What is Chapter 7 bankruptcy?
Chapter 7 bankruptcy offers a way to eliminate business debts after liquidating assets. People often refer to it as “liquidation bankruptcy” because it requires selling assets to pay creditors. However, many small businesses, particularly sole proprietorships, may lack significant assets to liquidate.
How does Chapter 7 bankruptcy affect small business owners?
Chapter 7 can help small business owners eliminate both personal and business debts. If your business is a sole proprietorship, business debts are tied to your personal assets, like your home. In this case, Chapter 7 offers a fresh start by discharging personal liabilities.
For LLCs or corporations, business debts may stay separate from personal debts. If so, Chapter 7 impacts only the business, liquidating assets to pay off creditors.
Is Chapter 7 right for my business?
Chapter 7 might suit your business if it is beyond repair, and you need to clear debt quickly.
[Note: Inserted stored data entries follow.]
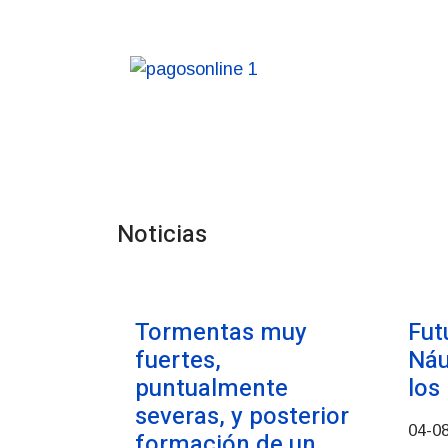
Noticias
Tormentas muy
Fut
fuertes,
Náu
puntualmente
los
severas, y posterior
04-0
formación de un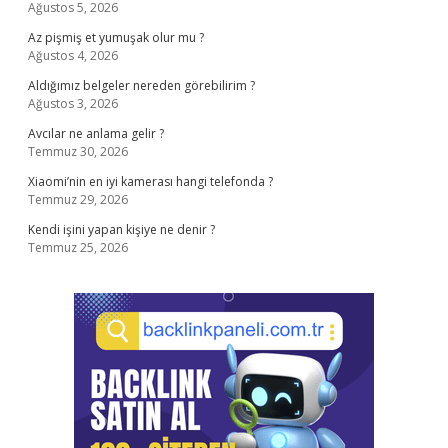
Ağustos 5, 2026
Az pişmiş et yumuşak olur mu ?
Ağustos 4, 2026
Aldığımız belgeler nereden görebilirim ?
Ağustos 3, 2026
Avcılar ne anlama gelir ?
Temmuz 30, 2026
Xiaomi’nin en iyi kamerası hangi telefonda ?
Temmuz 29, 2026
Kendi işini yapan kişiye ne denir ?
Temmuz 25, 2026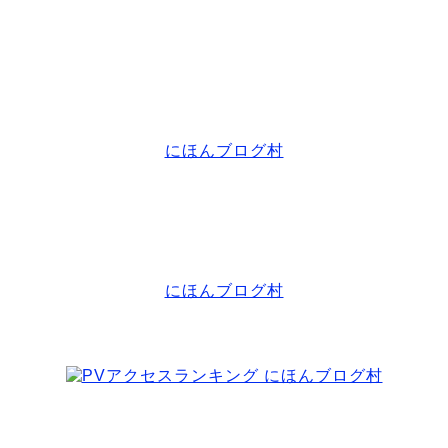
にほんブログ村
にほんブログ村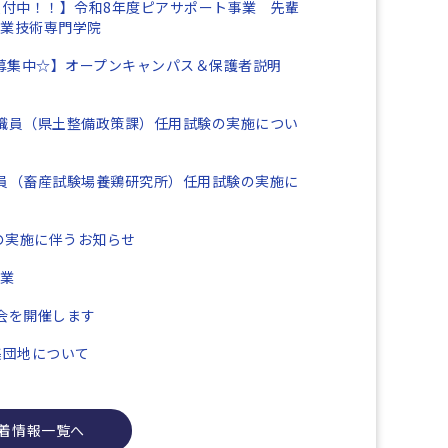
込受付中！！】令和8年度ピアサポート事業 先輩
産業技術専門学院
者募集中☆】オープンキャンパス＆保護者説明
職員（県土整備政策課）任用試験の実施につい
員（畜産試験場養鶏研究所）任用試験の実施に
」の実施に伴うお知らせ
事業
会を開催します
集団地について
着情報一覧へ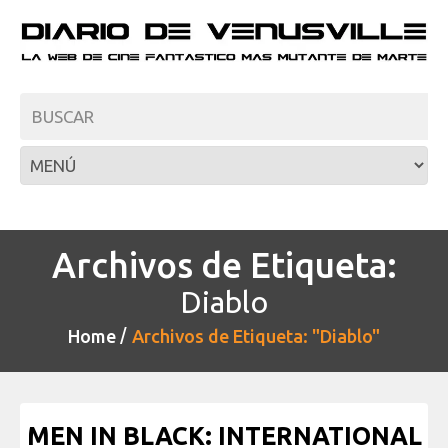
Archivos de Etiqueta:
Diablo
Home
Archivos de Etiqueta: "Diablo"
MEN IN BLACK: INTERNATIONAL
It helps could business owners that lack significant assets or income to support a Chapter 13 repayment plan.
However, if your business owns substantial assets, such as inventory or equipment, consider a personal Chapter 13 or a business Chapter 11. These options can allow you to restructure your debts and keep your business running.
What are the drawbacks of Chapter 7?
One major drawback of Chapter 7 is that it will likely force your business to close. If you want to keep your business open, Chapter 7 might not be the right choice. Also, if you’ve tied personal assets to business debts, you risk losing them.
Before filing for Chapter 7, carefully assess your business’s financial situation. While it offers a way out of overwhelming debt, it may not be the right choice based on your business structure and future goals.